Below is the initial setup I had to do. You will need the driver – my second hand ScanSnap 1300i didn’t come with any CD but it’s pretty easy to find online. https://github.com/stevleibelt/scansnap-firmware/blob/master/1300i_0D12.nal looks like one example.
apt-get install tesseract-ocr tesseract-ocr-eng sane pdftk imagemagick scanbd bc img2pdf ocrmypdf
sudo groupadd scanner
sudo usermod -a -G scanner pi
sudo usermod -a -G saned pi
mkdir -p /usr/share/sane/epjitsu/
cp 1300i_0D12.nal /usr/share/sane/epjitsu/
edit /etc/scanbd/scanbd.conf
and set:
debug-level = 7
(to see errors more easily while setting up, change this back to 4 or lower when you’re happy everything is working)user = pi
(to run script and the scanning process as user pi)- script line in the scan block with
script = "/home/pi/scripts/scan.sh"
so it looks like this:
action scan {
filter = "^scan.*"
numerical-trigger {
from-value = 1
to-value = 0
}
desc = "Scan to file"
# script must be an relative path starting from scriptdir (see above),
# or an absolute pathname.
# It must contain the path to the action script without arguments
# Absolute path example: script = "/some/path/foo.script
script = "/home/pi/scripts/scan.sh"
}
Replace the path to the script as needed.
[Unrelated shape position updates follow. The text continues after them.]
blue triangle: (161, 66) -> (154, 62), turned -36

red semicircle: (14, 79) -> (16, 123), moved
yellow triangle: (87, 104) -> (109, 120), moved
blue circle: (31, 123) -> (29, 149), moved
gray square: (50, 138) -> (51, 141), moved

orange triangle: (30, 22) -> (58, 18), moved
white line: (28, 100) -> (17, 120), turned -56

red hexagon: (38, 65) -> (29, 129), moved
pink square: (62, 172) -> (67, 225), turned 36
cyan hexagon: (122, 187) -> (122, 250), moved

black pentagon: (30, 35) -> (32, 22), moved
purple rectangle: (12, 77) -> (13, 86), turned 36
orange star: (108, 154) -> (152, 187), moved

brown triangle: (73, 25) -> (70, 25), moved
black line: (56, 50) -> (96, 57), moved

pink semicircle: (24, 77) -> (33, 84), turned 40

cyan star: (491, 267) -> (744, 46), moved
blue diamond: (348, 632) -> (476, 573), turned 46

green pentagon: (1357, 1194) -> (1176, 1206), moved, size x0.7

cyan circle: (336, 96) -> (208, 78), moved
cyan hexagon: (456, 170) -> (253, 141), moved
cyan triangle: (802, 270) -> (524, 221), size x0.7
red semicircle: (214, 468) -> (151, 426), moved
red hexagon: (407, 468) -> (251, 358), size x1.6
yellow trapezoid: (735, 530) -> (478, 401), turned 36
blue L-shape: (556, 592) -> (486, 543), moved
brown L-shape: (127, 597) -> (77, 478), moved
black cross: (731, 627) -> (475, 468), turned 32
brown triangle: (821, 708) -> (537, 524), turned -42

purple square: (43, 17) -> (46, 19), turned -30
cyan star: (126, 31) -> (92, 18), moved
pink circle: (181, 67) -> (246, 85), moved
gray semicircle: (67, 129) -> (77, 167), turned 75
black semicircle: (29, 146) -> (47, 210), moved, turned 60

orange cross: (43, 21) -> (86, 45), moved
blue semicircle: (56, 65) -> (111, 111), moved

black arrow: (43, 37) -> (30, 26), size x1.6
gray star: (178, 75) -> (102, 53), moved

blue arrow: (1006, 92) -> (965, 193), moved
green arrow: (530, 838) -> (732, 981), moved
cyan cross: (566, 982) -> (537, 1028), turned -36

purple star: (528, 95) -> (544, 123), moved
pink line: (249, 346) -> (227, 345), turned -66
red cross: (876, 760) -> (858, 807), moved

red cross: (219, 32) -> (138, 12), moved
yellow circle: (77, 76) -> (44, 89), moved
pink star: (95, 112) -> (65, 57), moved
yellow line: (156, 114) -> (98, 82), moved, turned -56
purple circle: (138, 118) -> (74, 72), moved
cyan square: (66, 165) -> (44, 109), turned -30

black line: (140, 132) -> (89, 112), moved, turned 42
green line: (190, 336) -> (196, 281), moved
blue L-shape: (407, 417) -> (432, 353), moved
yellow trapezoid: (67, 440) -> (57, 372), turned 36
Check to make sure that the scanner is detected properly.
sudo sane-find-scanner -q
found USB scanner (vendor=0x04c5 [FUJITSU], product=0x128d [ScanSnap S1300i]) at libusb:001:004
found USB scanner (vendor=0x0424, product=0xec00) at libusb:001:003
sudo scanimage -L
device `epjitsu:libusb:001:004′ is a FUJITSU ScanSnap S1300i scanner
Take note of the vendor and product ID, you will need them to create a custom udev rule so that the pi user can access the scanner. Create a new file named /etc/udev/rules.d/scanner.rules
using sudo, and add the following line. Change the vendor and product IDs to match the output of the sane-find-scanner command above.
SUBSYSTEM=="usb", ATTRS{idVendor}=="04c5", ATTRS{idProduct}=="128d", MODE="0664", GROUP="scanner", ENV{libsane_matched}="yes"
Reboot and ensure that everything starts correctly. On my scanner the scan button will change from a blinking blue light to a solid blue light when scanbd is monitoring the button successfully.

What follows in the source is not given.